PMC nursing staff pose with the gold pan award. Pictured from left to right: Brian Oakes, Mamie Nilsen, Tamara McKeown, Helen Boggs, Christina Axmaker, Larry Welk, Rick Griffin. Photo/ courtesy of PMC

The Petersburg Medical Center has been recognized for its quality of care from a physician led non-profit group that looks at hospital performance.

The Petersburg Medical Center received the highest recognition, a Quality Achievement Award. It means the hospital reached a 95 percent performance score for the last two quarters.

Sharon Scudder is the Director of Mountain-Pacific Quality Health Foundation Alaska, which evaluates and scores hospitals throughout the state.

“Petersburg pays attention to the patient,” Scudder says. “Petersburg pays attention to providing the best evidenced, clinical care for patients in the hospital.”

Scudder says they looked at in-patient and out-patient care, structural measures, and participation requirements in patient surveys and other national health programs.

“We recognized hospitals for their dedication to ensuring that patients receive the highest quality of care,” Scudder says.

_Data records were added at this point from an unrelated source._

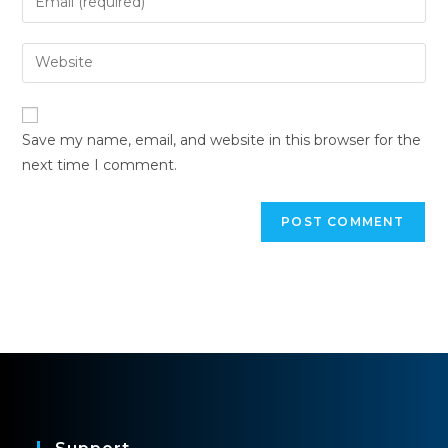
Save my name, email, and website in this browser for the
next time I comment.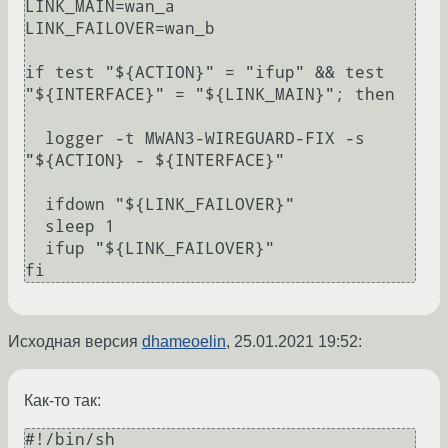
LINK_MAIN=wan_a

LINK_FAILOVER=wan_b

if test "${ACTION}" = "ifup" && test 
"${INTERFACE}" = "${LINK_MAIN}"; then

  logger -t MWAN3-WIREGUARD-FIX -s 
"${ACTION} - ${INTERFACE}"

  ifdown "${LINK_FAILOVER}"

  sleep 1

  ifup "${LINK_FAILOVER}"

Исходная версия
dhameoelin
,
25.01.2021 19:52
:
Как-то так:
#!/bin/sh
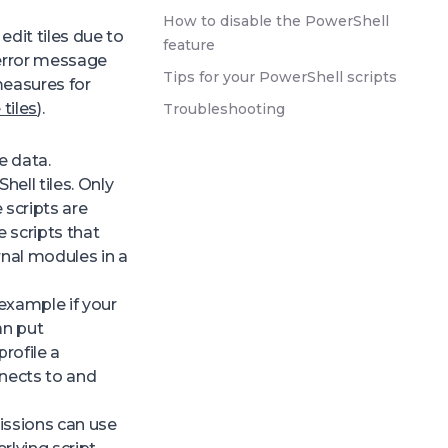
How to disable the PowerShell
edit tiles due to
feature
 error message
Tips for your PowerShell scripts
measures for
 tiles
).
Troubleshooting
e data.
ell tiles. Only
 scripts are
 scripts that
rnal modules in a
 example if your
an put
profile a
nnects to and
issions can use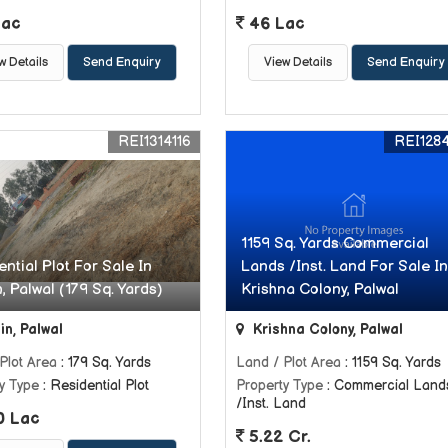
Lac
46 Lac
w Details
Send Enquiry
View Details
Send Enquiry
REI1314116
REI128
1159 Sq. Yards Commercial
ntial Plot For Sale In
Lands /Inst. Land For Sale In
, Palwal (179 Sq. Yards)
Krishna Colony, Palwal
in, Palwal
Krishna Colony, Palwal
Plot Area
: 179 Sq. Yards
Land / Plot Area
: 1159 Sq. Yards
y Type
: Residential Plot
Property Type
: Commercial Land
/Inst. Land
0 Lac
5.22 Cr.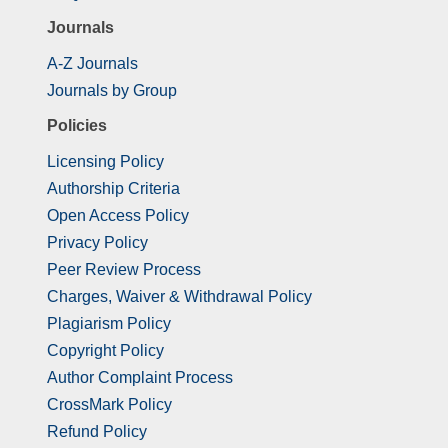
Journals
A-Z Journals
Journals by Group
Policies
Licensing Policy
Authorship Criteria
Open Access Policy
Privacy Policy
Peer Review Process
Charges, Waiver & Withdrawal Policy
Plagiarism Policy
Copyright Policy
Author Complaint Process
CrossMark Policy
Refund Policy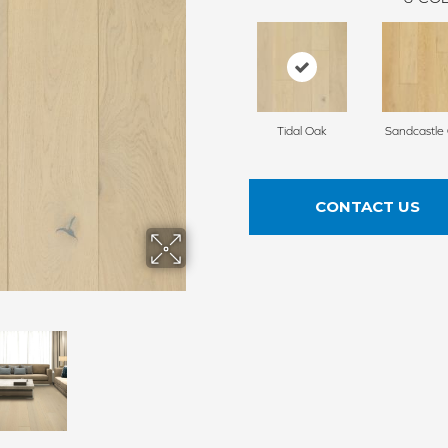
Tidal Oak
Sandcastle
CONTACT US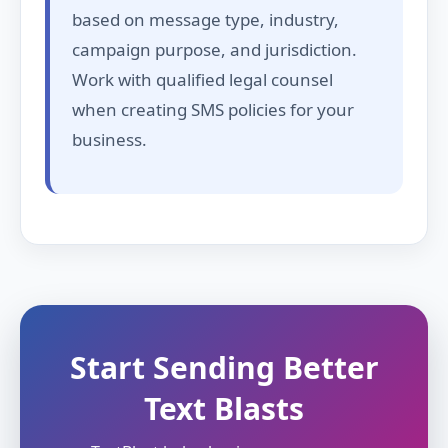
based on message type, industry,
campaign purpose, and jurisdiction.
Work with qualified legal counsel
when creating SMS policies for your
business.
Start Sending Better
Text Blasts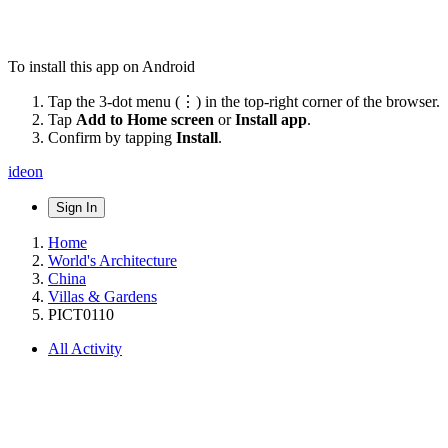
To install this app on Android
Tap the 3-dot menu (⋮) in the top-right corner of the browser.
Tap
Add to Home screen
or
Install app
.
Confirm by tapping
Install
.
ideon
Sign In
Home
World's Architecture
China
Villas & Gardens
PICT0110
All Activity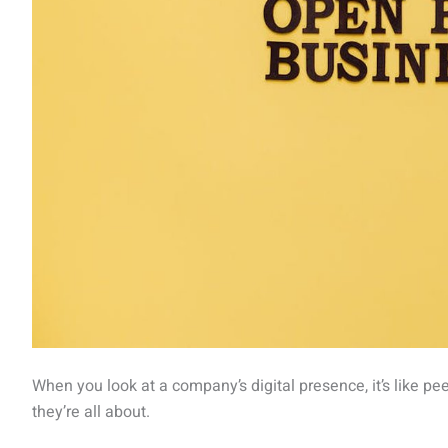
When you look at a company’s digital presence, it’s like pe
they’re all about.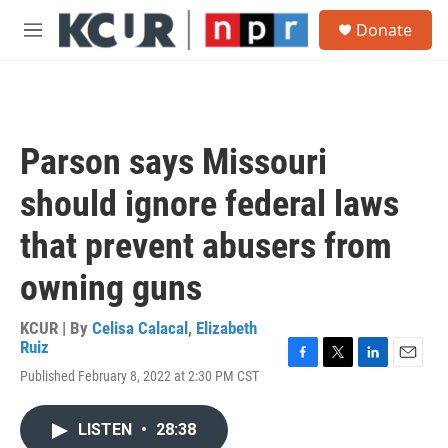
Skip to main content
S
Donate
e
M
a
e
r
n
c
u
h
u
Parson says Missouri
e
r
should ignore federal laws
y
that prevent abusers from
owning guns
KCUR | By
Celisa Calacal
,
Elizabeth
Ruiz
F
T
L
E
Published February 8, 2022 at 2:30 PM CST
a
w
i
m
c
i
n
a
e
t
k
i
LISTEN
•
28:38
b
t
e
l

Mountain-Pacific evaluates 22 hospitals of all sizes in Alaska. It’s difficult to compare small hospitals like Petersburg’s to other larger facilities because they are so different. For example, Petersburg does not provide operating room services. But Scudder says what the local medical center DOES do, it does very well.

“Overall, Petersburg Medical Center values providing excellent, clinical care for patients in their hospital,” says Scudder, “and that’s a leadership functionality, that’s from leadership, it’s from board, it’s from staff line workers. I mean everyone is committed to quality.”

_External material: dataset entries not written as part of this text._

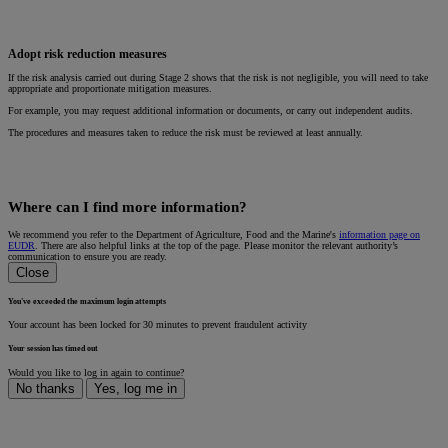
Adopt risk reduction measures
If the risk analysis carried out during Stage 2 shows that the risk is not negligible, you will need to take
appropriate and proportionate mitigation measures.
For example, you may request additional information or documents, or carry out independent audits.
The procedures and measures taken to reduce the risk must be reviewed at least annually.
Where can I find more information?
We recommend you refer to the Department of Agriculture, Food and the Marine's
information page on
EUDR
. There are also helpful links at the top of the page. Please monitor the relevant authority’s
communication to ensure you are ready.
Close
You've exceeded the maximum login attempts
Your account has been locked for 30 minutes to prevent fraudulent activity
Your session has timed out
Would you like to log in again to continue?
No thanks
Yes, log me in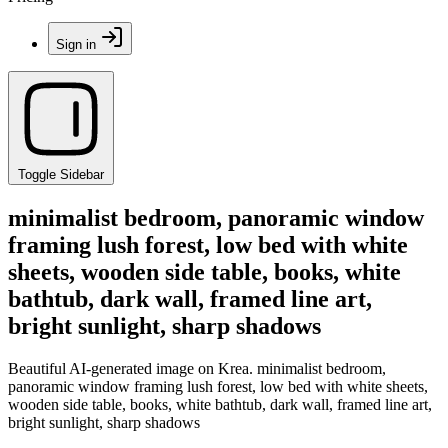
Sign in
Toggle Sidebar
minimalist bedroom, panoramic window
framing lush forest, low bed with white
sheets, wooden side table, books, white
bathtub, dark wall, framed line art,
bright sunlight, sharp shadows
Beautiful AI-generated image on Krea. minimalist bedroom,
panoramic window framing lush forest, low bed with white sheets,
wooden side table, books, white bathtub, dark wall, framed line art,
bright sunlight, sharp shadows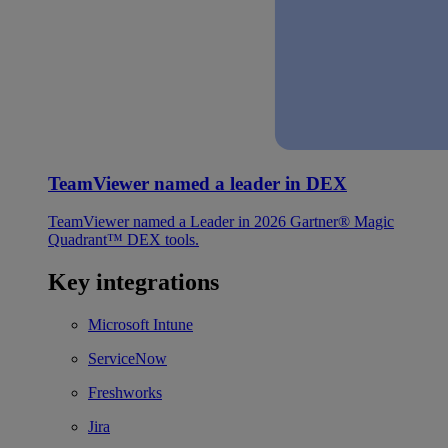
TeamViewer named a leader in DEX
TeamViewer named a Leader in 2026 Gartner® Magic
Quadrant™ DEX tools.
Key integrations
Microsoft Intune
ServiceNow
Freshworks
Jira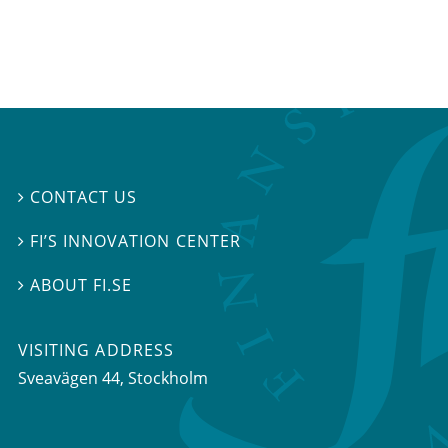
CONTACT US

FI’S INNOVATION CENTER

ABOUT FI.SE

VISITING ADDRESS
Sveavägen 44, Stockholm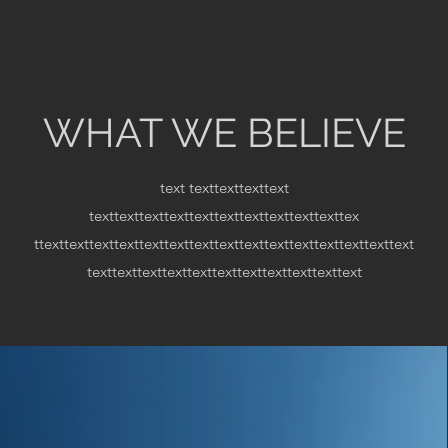
WHAT WE BELIEVE
text
texttexttexttext
texttexttexttexttexttexttexttexttexttexttex
ttexttexttexttexttexttexttexttexttexttexttexttexttexttexttext
texttexttexttexttexttexttexttexttexttexttext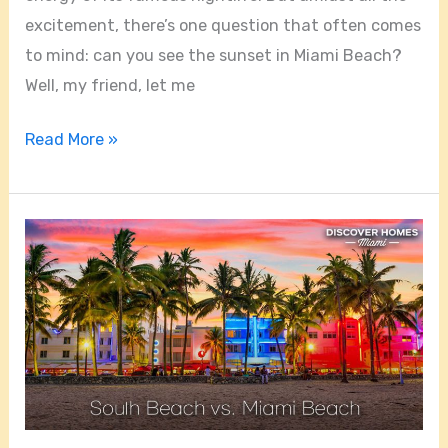
excitement, there’s one question that often comes
to mind: can you see the sunset in Miami Beach?
Well, my friend, let me
Read More »
Is
Miami
Beach
The
Same
As
South
Beach?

Liz Woodyard has been the hospital’s CEO for the past three years.

“It was unexpected and a very pleasant surprise,” Woodyard says.

She says it’s the workers attention to details that count.

“We have a really good team, it’s really gelled, it’s come together really well, the doctors and the nurses, the lab, x-ray, every single clinician is really involved in making sure that the patient gets the appropriate care for the appropriate diagnosis,” Woodyard says, “and then we report that data and it goes on the CMS public website.”

Jennifer Bryner agrees. She is the Chief Nursing Officer at Petersburg Medical Center.

“It’s definitely a team work environment and you couldn’t achieve a quality award like this without having everybody doing their part,” Bryner says. “It’s a team of people that are committing, really their lives to taking care of our community. They’re working together to provide this excellent quality of care even though we are a small, rural hospital.”

The two other hospitals receiving the Quality Achievement Award were Wrangell Medical Center and Providence Kodiak Medical Center.

Winners of the Commitment to Quality Award, scoring 90 percent were Bartlett Regional Hospital and Providence Alaska Medical Center, both in Anchorage, and PeaceHealth Ketchikan Medical Center.

Mountain-Pacific has been awarding the quality achievement awards for nine years in Alaska.